Do you like television’s “Mad Men?” I sure do.

Imagine my delight, then, to fall into Rona Jaffe’s first novel, “The Best of Everything” (1958). Set in the early Fifties, the story follows a handful of working girls at a Manhattan publishing house.

Leisurely told, Jaffe (1931-2005) has a light touch with heavy themes. I lapped it up.

Caroline Bender makes her way to her first day of work on a “cold, foggy midwinter morning in New York, the kind that makes you think of lung ailments.” That wry tone is the voice of this engaging read. Caroline is a recent college graduate whose heart was broken by her Harvard man, who sailed away for a European summer and returned married to a Texas oil heiress.

What’s a Radcliffe gal to do?

Live at home and work in the city. “The job was more than an economic inconvenience, it was an emotional necessity.”

Also at the publishing house: Mary Agnes, the office gossip, saving up for her wedding in two years.

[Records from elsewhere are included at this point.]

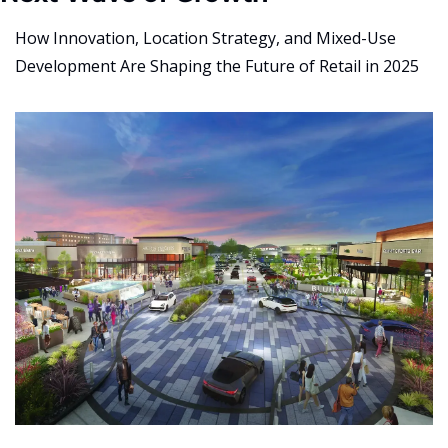
How Innovation, Location Strategy, and Mixed-Use 
Development Are Shaping the Future of Retail in 2025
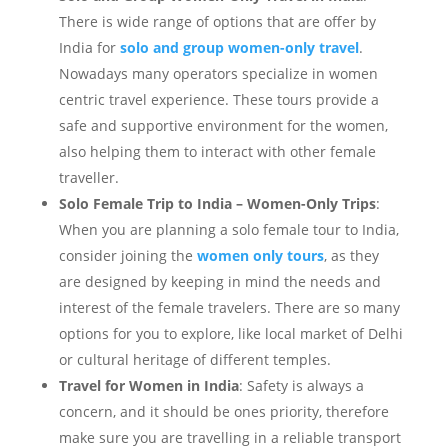
There is wide range of options that are offer by
India for
solo and group women-only travel
.
Nowadays many operators specialize in women
centric travel experience. These tours provide a
safe and supportive environment for the women,
also helping them to interact with other female
traveller.
Solo Female Trip to India – Women-Only Trips
:
When you are planning a solo female tour to India,
consider joining the
women only tours
, as they
are designed by keeping in mind the needs and
interest of the female travelers. There are so many
options for you to explore, like local market of Delhi
or cultural heritage of different temples.
Travel for Women in India
: Safety is always a
concern, and it should be ones priority, therefore
make sure you are travelling in a reliable transport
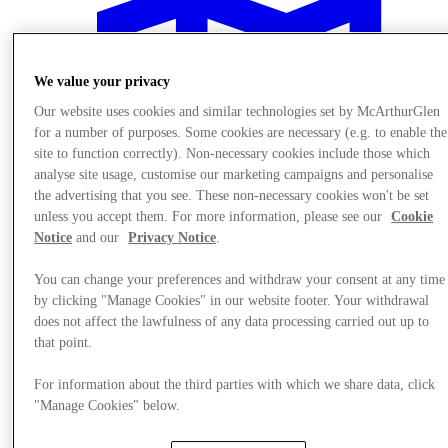
We value your privacy
Our website uses cookies and similar technologies set by McArthurGlen
for a number of purposes. Some cookies are necessary (e.g. to enable the
site to function correctly). Non-necessary cookies include those which
analyse site usage, customise our marketing campaigns and personalise
the advertising that you see. These non-necessary cookies won't be set
unless you accept them. For more information, please see our
Cookie
Notice
and our
Privacy Notice
.
You can change your preferences and withdraw your consent at any time
by clicking "Manage Cookies" in our website footer. Your withdrawal
does not affect the lawfulness of any data processing carried out up to
Plan your visit
that point.
For information about the third parties with which we share data, click
"Manage Cookies" below.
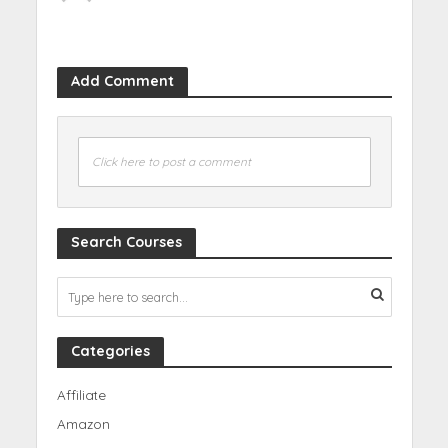
Add Comment
Click here to post a comment
Search Courses
Categories
Affiliate
Amazon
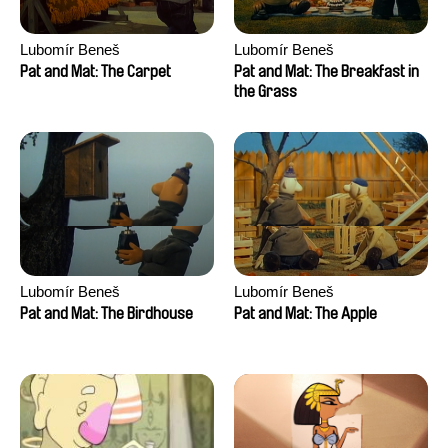
Lubomír Beneš
Lubomír Beneš
Pat and Mat: The Carpet
Pat and Mat: The Breakfast in
the Grass
Lubomír Beneš
Lubomír Beneš
Pat and Mat: The Birdhouse
Pat and Mat: The Apple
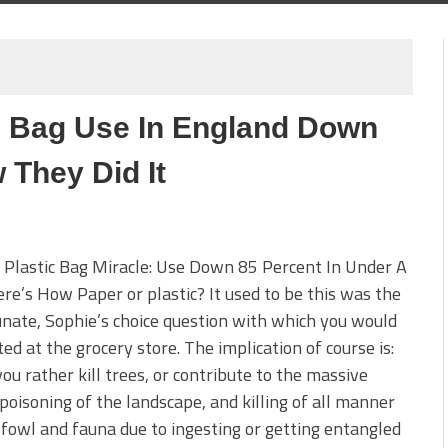
c Bag Use In England Down
 They Did It
 Plastic Bag Miracle: Use Down 85 Percent In Under A
ere’s How Paper or plastic? It used to be this was the
nate, Sophie’s choice question with which you would
ed at the grocery store. The implication of course is:
ou rather kill trees, or contribute to the massive
poisoning of the landscape, and killing of all manner
, fowl and fauna due to ingesting or getting entangled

Barbara, divorced, mother of baby Hillary. April and Gregg, sometime actresses, who take temp work at the publishing house to pay rent.

With the exception of the deliciously lazy and mean editor Amanda Farrow, the office is run by “Mad Men” characters. Mr. Shalimar (really!) liquors up the young typists and impresses them with tales of his friendship with Eugene O’Neill. Shalimar manhandles all level of female employees, after hours, and crawls under the table at a company party, like a dog, to admire a girl’s legs. He’s a fool. He’s also the boss. More likable but no less damaged is Mike Rice, an editor, who falls for Caroline. A divorced father living in a hotel, Mike drinks so prodigiously I quit trying to measure.

Caroline is interested in Mike, but pines for Eddie Harris, her Harvard man. She strings along pallid but decent Paul and teases movie idol John Cassaro. Meanwhile, a married ad exec pursues Barbara. Mary Agnes finally marries. April falls for socialite Dexter Key, who seduces her, gets her pregnant, arranges the abortion, then casually dumps her. Afterwards, April goes on a boy bender that made me blush.

Gregg’s love affair with Broadway producer David Wilder Savage is a lovely and tragic sub story. He loves Gregg, but her neediness is so extreme he has to let her go. She stalks him, disastrously.

The end belongs to Caroline: it’s wild and wonderful, surprising but fitting.